Before I was CEO of Fivetran, I was a scientist, and when I wasn't helping give monkeys telepathic powers I was doing my best to learn and apply the principles of scientific thinking. These principles continue to influence how I lead Fivetran. Recently I've been thinking a lot about evidence-based medicine (EBM), and I've found that it contains a lot of lessons that apply in a business context. We can think of evidence as a hierarchy, with higher-quality evidence at the top:
When drawing conclusions, we should give priority to higher-quality evidence over lower-quality evidence. If randomized controlled trials disagree with observational studies, the controlled trials are probably right and the observational studies are probably wrong. There are exceptions to this principle, which we will return to later. But first, let's consider some examples of each category of evidence.
Mechanistic reasoning
Mechanistic reasoning is not really a form of evidence as it is a way of generating hypotheses. Paradoxically, mechanistic reasoning is incredibly persuasive, and in the medical field this frequently leads to reversal, where a common practice is discontinued when it is discovered after many years that it was ineffective all along.

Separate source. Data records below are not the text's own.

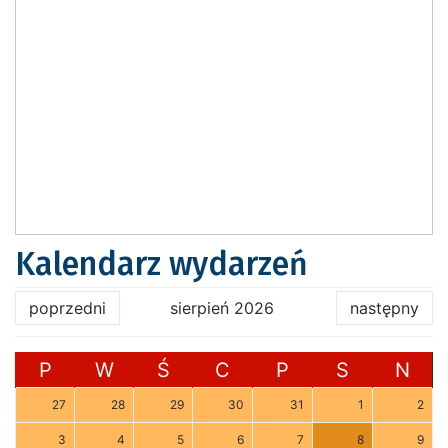
Kalendarz wydarzeń
poprzedni
sierpień 2026
następny
P
W
Ś
C
P
S
N
27
28
29
30
31
1
2
3
4
5
6
7
8
9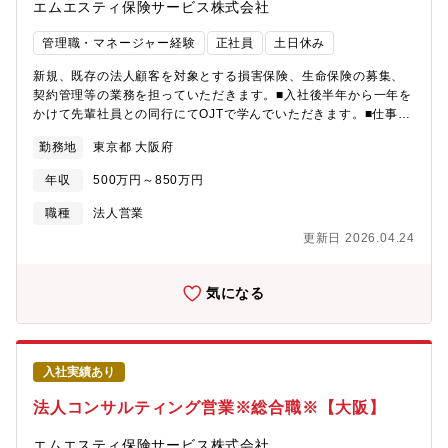
エムエスティ保険サービス株式会社
管理職・マネージャー経験
正社員
土日休み
新規、既存の法人顧客を対象とする損害保険、生命保険の募集、
契約管理等の業務を担っていただきます。■入社後半年から一年を
かけて先輩社員との同行にてOJTで学んでいただきます。■仕事詳
細:企業活動におけるリスクの洗い出し・分析・評価を通じ、企業
勤務地
東京都 大阪府
にとって適切な保険プログラムを提案いたします。■担当企業数に
ついて:担当企業数は規模にもよりますが、30～70社前後となりま
年収
500万円～850万円
す。■担当企業について：三菱UFJ銀行の取引先である企業様を紹
介して頂きます。そのため、大手～中堅企業を中心に担当してい
職種
法人営業
ただきます。年商20～30億円ほどの企業が中心です。【組織構
更新日 2026.04.24
成】現在、法人営業部門（東京・名古屋・大阪）は約250名で構成
されています。また、各営業部は10名前後で構成されています。
【競合優位性】：三菱UFJ銀行との密な連携により、業界におい
気になる
てもトップクラスの実績とノウハウを誇ります。
入社実績あり
法人コンサルティング営業※総合職※【大阪】
エムエスティ保険サービス株式会社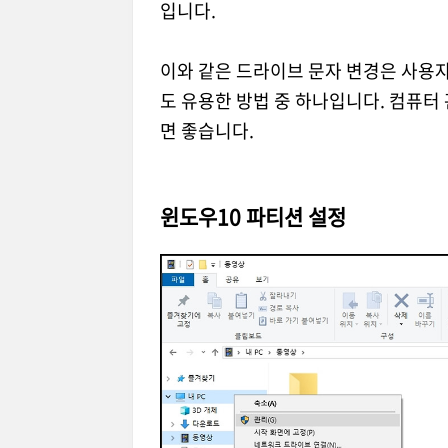
입니다.
이와 같은 드라이브 문자 변경은 사용자
도 유용한 방법 중 하나입니다. 컴퓨터
면 좋습니다.
윈도우10 파티션 설정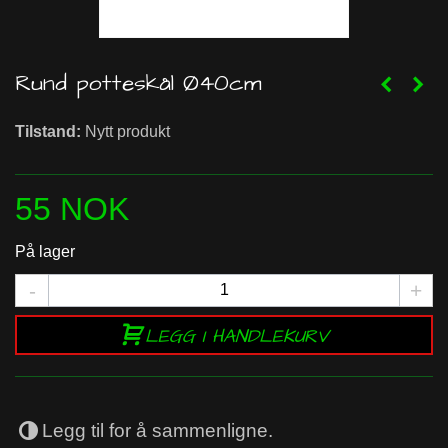
Rund potteskål Ø40cm
Tilstand:
Nytt produkt
55 NOK
På lager
-
+
LEGG I HANDLEKURV
Legg til for å sammenligne.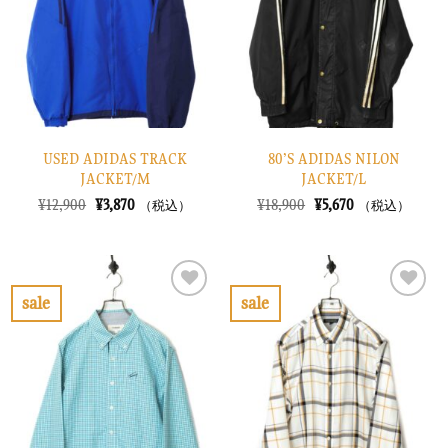
に
に
す
す
る
る
USED ADIDAS TRACK
80’S ADIDAS NILON
JACKET/M
JACKET/L
元
現
元
現
¥
12,900
¥
3,870
¥
18,900
¥
5,670
（税込）
（税込）
の
在
の
在
価
の
価
の
格
価
格
価
は
格
は
格
¥12,900
は
¥18,900
は
で
¥3,870
で
¥5,670
sale
sale
し
で
し
で
お
お
た。
す。
た。
す。
気
気
に
に
入
入
り
り
に
に
す
す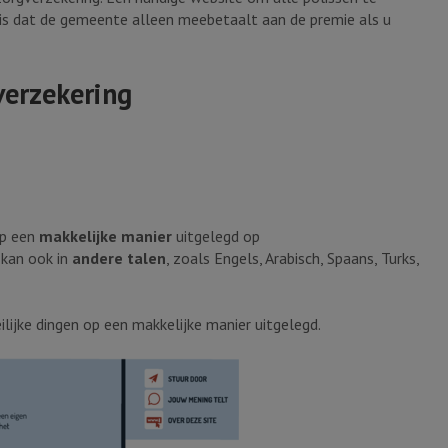
is dat de gemeente alleen meebetaalt aan de premie als u
verzekering
op een
makkelijke manier
uitgelegd op
 kan ook in
andere talen
, zoals Engels, Arabisch, Spaans, Turks,
ijke dingen op een makkelijke manier uitgelegd.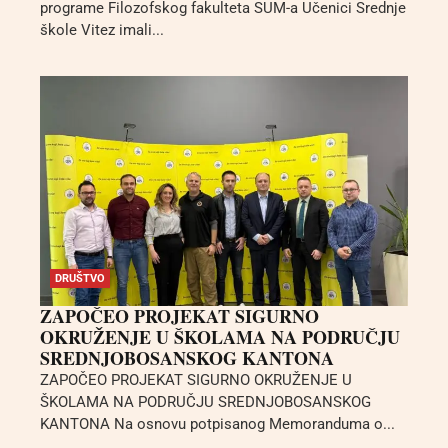
programe Filozofskog fakulteta SUM-a Učenici Srednje
škole Vitez imali...
DRUŠTVO
ZAPOČEO PROJEKAT SIGURNO
OKRUŽENJE U ŠKOLAMA NA PODRUČJU
SREDNJOBOSANSKOG KANTONA
ZAPOČEO PROJEKAT SIGURNO OKRUŽENJE U
ŠKOLAMA NA PODRUČJU SREDNJOBOSANSKOG
KANTONA Na osnovu potpisanog Memoranduma o...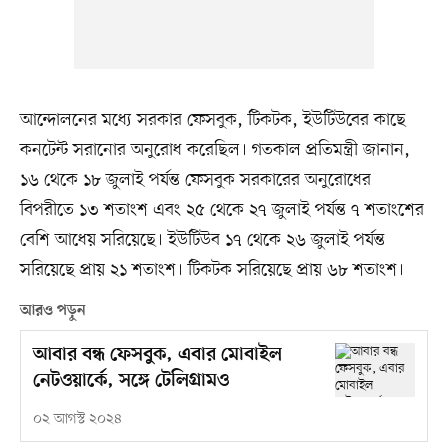
আন্দোলনের মধ্যে সরকার ফেসবুক, টিকটক, ইউটিউবের কাছে
কনটেন্ট সরানোর অনুরোধ করেছিল। গতকাল প্রতিমন্ত্রী জানান,
১৬ থেকে ১৮ জুলাই পর্যন্ত ফেসবুক সরকারের অনুরোধের
বিপরীতে ১৩ শতাংশ এবং ২৫ থেকে ২৭ জুলাই পর্যন্ত ৭ শতাংশের
বেশি আধেয় সরিয়েছে। ইউটিউব ১৭ থেকে ২৬ জুলাই পর্যন্ত
সরিয়েছে প্রায় ২১ শতাংশ। টিকটক সরিয়েছে প্রায় ৬৮ শতাংশ।
আরও পড়ুন
আবার বন্ধ ফেসবুক, এবার মোবাইল
নেটওয়ার্কে, সঙ্গে টেলিগ্রামও
০২ আগস্ট ২০২৪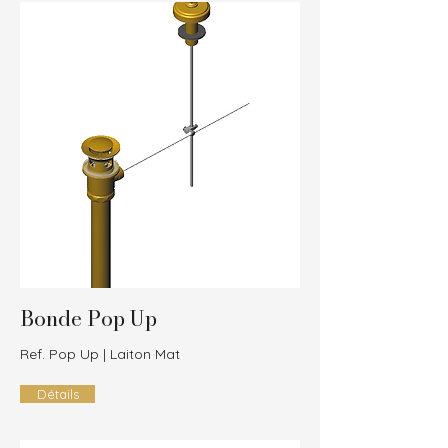
Bonde Pop Up
Ref. Pop Up | Laiton Mat
Détails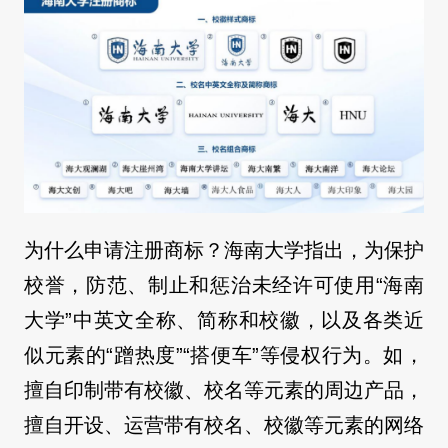
为什么申请注册商标？海南大学指出，为保护
校誉，防范、制止和惩治未经许可使用“海南
大学”中英文全称、简称和校徽，以及各类近
似元素的“蹭热度”“搭便车”等侵权行为。如，
擅自印制带有校徽、校名等元素的周边产品，
擅自开设、运营带有校名、校徽等元素的网络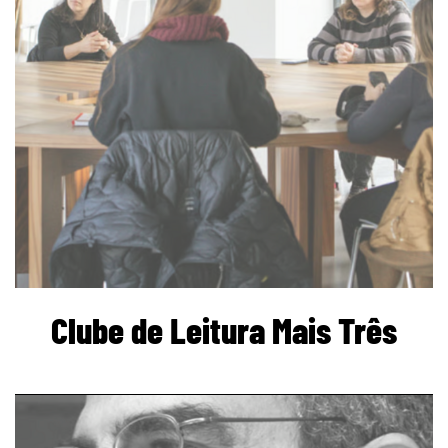
Clube de Leitura Mais Três
page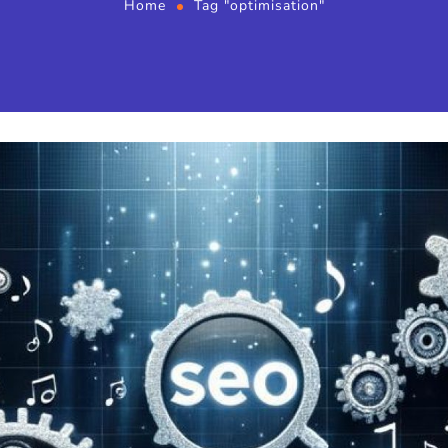
Home
Tag "optimisation"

Despite its flaws, mechanistic reasoning is frequently all we have to go on when making decisions in business. If we are starting a new company trying to find product-market fit, many of the decisions we make are going to be based on mechanistic reasoning. At Fivetran, arguably the core decision we made that differentiated us from existing ETL tools was that the data warehouse schema was not user-configurable. This allowed us to automate a large class of data pipeline maintenance activities and initiated a virtuous cycle of centralized bug-fixing that over time produced a superior product. This core decision was based on mechanistic reasoning.
Observational evidence
Observational evidence is inherently weak but extremely common, because it is so much easier to create. All we need is an existing dataset and a computer. Most medical research is observational in nature, and observational evidence is valuable! Many randomized controlled trials test hypotheses that were initially generated by observational studies.
In business, observational evidence is usually all that we have, and we have to make decisions based on the evidence at hand. A question we recently asked at Fivetran was: does committing to use Fivetran for a year, and paying up-front, change customer behavior? We looked at customers who switched from month-to-month to commit, and found that they behaved similarly to customers who did not switch. Based on this evidence and some mechanistic reasoning, we decided to de-emphasize commit in 2023. This change will generate a natural experiment that will provide additional evidence, and we may ultimately run experiments to understand the true value of commit.
Controlling for X
Researchers trying to make the best of observational data will frequently "control for" confounders using multiple regression or re-weighting the data. These techniques are usually necessary to learn anything from observational data, but they are fraught. After-the-fact "controls" only mitigate confounding; there is always residual confounding in observational data. Furthermore, if we control for too many variables, and try too many models, we will fall into a different trap: data mining. When we give ourselves many choices and try many different analyses, the choices we make shape the result.
Natural experiments
A natural experiment occurs when something happens in the world that naturally creates two groups that we can compare. For example, the introduction of public smoking bans in many countries in the 2000s created a natural experiment that researchers have used to study the effects of second-hand smoke. Natural experiments are not as good as true randomized controlled trials: they are still vulnerable to confounding if something else changes alongside the natural experiment.
Natural experiments are common in business. For example, we recently wanted to better understand the effectiveness of our sales team at Fivetran. Leads are assigned to sales representatives based on territories, and there is considerable random variation in the number of leads assigned to each representative in a given month. This is a natural experiment: leads that come in during a "heavy month" will receive less attention from sales. Our results indicated that our sales activities probably have less effect than we would like to think. But this conclusion must be regarded as tentative, because there are many possible sources of confounding in the data. We have planned a true experiment for next year to better understand the real effect of early engagement with sales.
Randomized controlled trials
The strongest form of evidence are randomized controlled trials, for example the drug trials that the FDA requires pharmaceutical companies to run prior to approval. These trials can cost hundreds of millions of dollars to run, so pharma companies only run them when there is extensive evidence that the drug is likely to work. Nonetheless, drugs frequently fail in FDA trials! There is an important lesson here: many things seem to work until they are subjected to a true experiment.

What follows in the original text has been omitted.